Et tu ris aujourd'hui, droite parmi tes traînes, De mener au plaisir ce faste de paon blanc, Tandis qu'une pensée au front, un cœur au flanc, Tu sens brûles an toi l'huile des lampes pleines.
Avant les battements funèbres de la fin, Tu songes aux bonheurs qui t'auront assouvie, Tu cours vers l'avenir, haletante de vie, Comme un enfant joueur bondit dans le jardin.
Sous son calme château, ta coiffure dressée Cache l'abstraction grave de ton esprit Que les heures sans joie ont lentement mûri Et fait plus savoureux qu'une pêche blessée.
Mais si, pensive encor d'avoir longtemps souffert, Tu te complais penchée aux profondeurs des causes, L'Été sait dominer ton rêve de ses roses Lourdes de leur fraîcheur mariée à ta chair.
Tu vas, portant ta tête ainsi qu'une corolle, Ou la livrant au creux fatigué des coussins ; Ton tressaillant vouloir forme tous les desseins Et ta bouche ivre au vent jette toute parole…
Va ! tends tes bras à tout pour que tout soit ton bien ! Hante, après la campagne aux heures parfumées, La Ville trépidante et ses nuits allumées : Que ton cœur soit solitaire et soit saturnien.

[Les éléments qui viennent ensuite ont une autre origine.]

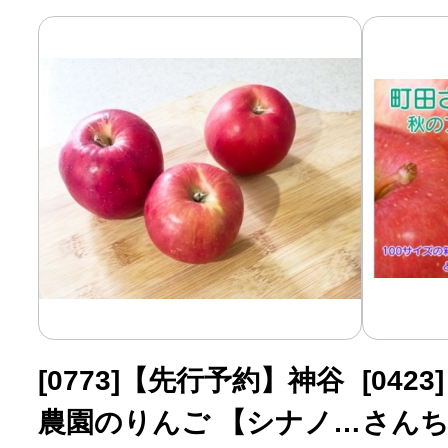
ふるさと納税の基礎知識
10秒ぴったり診断
自治体直営サイト特集
はじめるバイブルとは
よくあるご質問
[0773]【先行予約】神谷
[04
問い合わせ
農園のりんご 【シナノ
さん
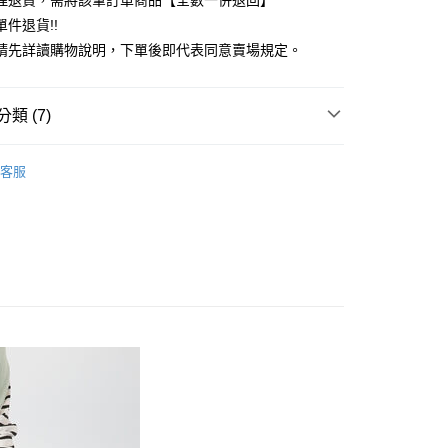
理退貨，需將該筆訂單商品【全數一併退回】
台灣）商業銀行
華泰商業銀行
件退貨!!
業銀行
遠東國際商業銀行
請先詳讀購物說明，下單後即代表同意賣場規定。
業銀行
永豐商業銀行
業銀行
星展（台灣）商業銀行
際商業銀行
中國信託商業銀行
y
類 (7)
天信用卡公司
分期
Lugnoncure
客服
你分期使用說明】
裙子
享後付
由台灣大哥大提供，台灣大哥大用戶可立即使用無須另外申請。
式選擇「大哥付你分期」，訂單成立後會自動跳轉到大哥付的交易
ALL ITEMS
證手機門號後，選擇欲分期的期數、繳款截止日，確認付款後即
FTEE先享後付」】
。
SKIRT / 裙子
先享後付是「在收到商品之後才付款」的支付方式。 讓您購物簡單
准額度、可分期數及費用金額請依後續交易確認頁面所載為準。
心！
OWN
Te chichi
立30分鐘內，如未前往確認交易或遇審核未通過，訂單將自動取
：不需註冊會員、不需綁卡、不需儲值。
「轉專審核」未通過狀況，表示未達大哥付你分期系統評分，恕
：只要手機號碼，簡訊認證，即可結帳。
MS
單筆滿$888現抵$88
評估內容。
：先確認商品／服務後，再付款。
式說明】
MS
WEB限定 ➯ 45折
付款
項不併入電信帳單，「大哥付你分期」於每月結算日後寄送繳費提
EE先享後付」結帳流程】
0，滿NT$388(含以上)免運費
方式選擇「AFTEE先享後付」後，將跳轉至「AFTEE先享後
訊連結打開帳單後，可選擇「超商條碼／台灣大直營門市／銀行轉
頁面，進行簡訊認證並確認金額後，即可完成結帳。
付／iPASS MONEY」等通路繳費。
貨
成立數日內，您將收到繳費通知簡訊。
費通知簡訊後14天內，點擊此簡訊中的連結，可透過四大超商
0，滿NT$388(含以上)免運費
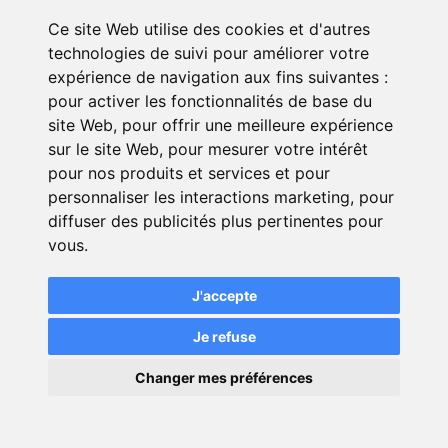
Ce site Web utilise des cookies et d'autres
Pour la Corolla Break de chez Toyota, les
technologies de suivi pour améliorer votre
prix de l'assurance sont de cet ordre-là :
expérience de navigation aux fins suivantes :
pour activer les fonctionnalités de base du
site Web
,
pour offrir une meilleure expérience
sur le site Web
,
pour mesurer votre intérêt
Assurance
Tarifs
pour nos produits et services et pour
personnaliser les interactions marketing
,
pour
À partir de
Self Assurance
diffuser des publicités plus pertinentes pour
20 €
par mois
vous
.
À partir de
20,08 €
Assuréo
J'accepte
par mois
Je refuse
À partir de
×
Changer mes préférences
27,67 €
Assu 2000
par mois
💬
Une question ?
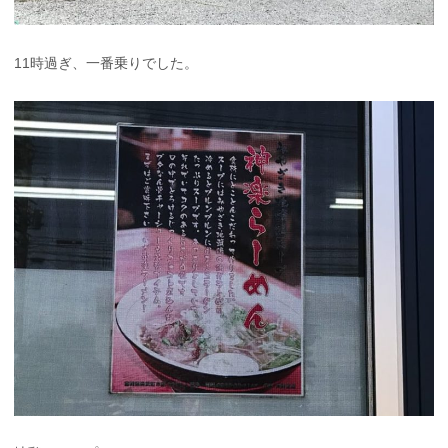
11時過ぎ、一番乗りでした。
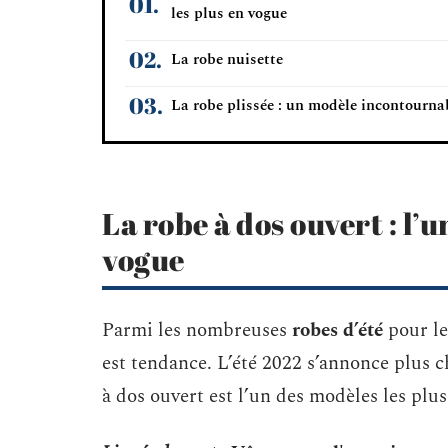
les plus en vogue
La robe nuisette
La robe plissée : un modèle incontourna
La robe à dos ouvert : l’u
vogue
Parmi les nombreuses
robes d’été
pour le
est tendance. L’été 2022 s’annonce plus c
à dos ouvert est l’un des modèles les plu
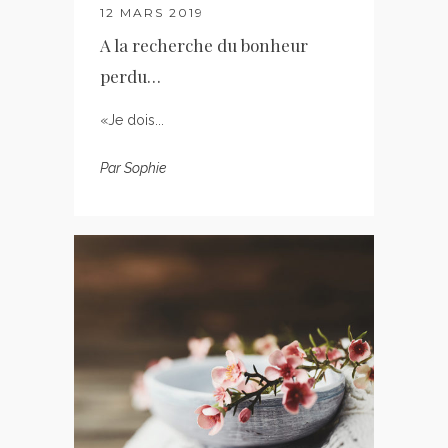
12 MARS 2019
A la recherche du bonheur
perdu…
«Je dois...
Par
Sophie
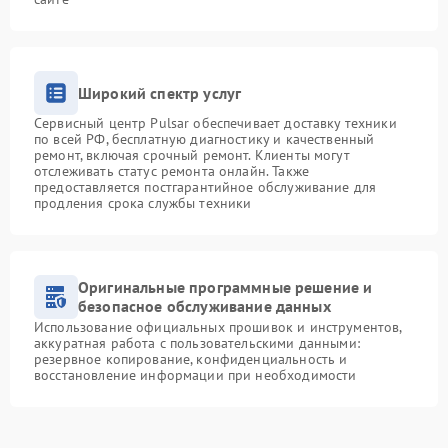
Широкий спектр услуг
Сервисный центр Pulsar обеспечивает доставку техники
по всей РФ, бесплатную диагностику и качественный
ремонт, включая срочный ремонт. Клиенты могут
отслеживать статус ремонта онлайн. Также
предоставляется постгарантийное обслуживание для
продления срока службы техники
Оригинальные программные решение и
безопасное обслуживание данных
Использование официальных прошивок и инструментов,
аккуратная работа с пользовательскими данными:
резервное копирование, конфиденциальность и
восстановление информации при необходимости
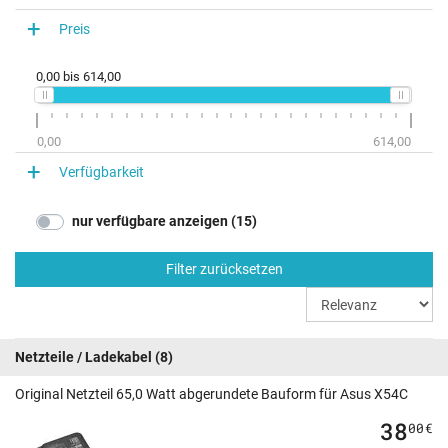
Preis
0,00
bis
614,00
0,00
614,00
Verfügbarkeit
nur verfügbare anzeigen (15)
Filter zurücksetzen
Netzteile / Ladekabel
(8)
Original Netzteil 65,0 Watt abgerundete Bauform für Asus X54C
38
00
€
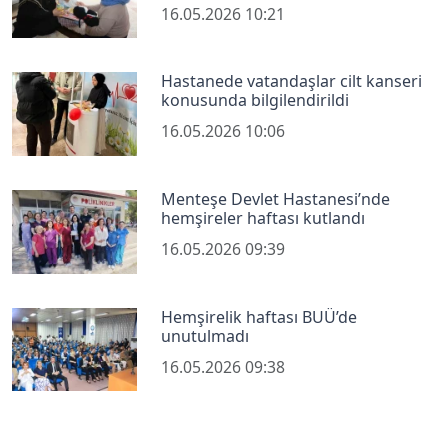
16.05.2026 10:21
Hastanede vatandaşlar cilt kanseri
konusunda bilgilendirildi
16.05.2026 10:06
Menteşe Devlet Hastanesi’nde
hemşireler haftası kutlandı
16.05.2026 09:39
Hemşirelik haftası BUÜ’de
unutulmadı
16.05.2026 09:38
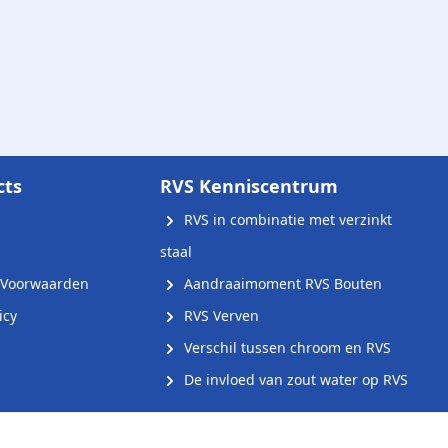
cts
RVS Kenniscentrum
RVS in combinatie met verzinkt
staal
Voorwaarden
Aandraaimoment RVS Bouten
icy
RVS Verven
Verschil tussen chroom en RVS
De invloed van zout water op RVS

Et parfois, comme on monte un monument de cartes, Que ta pitié construise un temple de Bonté Avec l'horreur au loin de cette humanité Que ne peuvent changer nos décrets et nos chartes.
Conserve au fond de toi, tel un noyau, l'orgueil De hautement penser près de celui qui t'aime ; Laisse vivre, dardée au plus noir de toi-même, Ta conscience ouverte et fixe comme un œil,
‒ Sachant bien que pour nous rien n'est plus nécessaire Que d'aimer toute chose avec des cœurs charnels Où chante, malgré tout, l'espoir d'être éternels, Comme une inconsciente et sublime prière.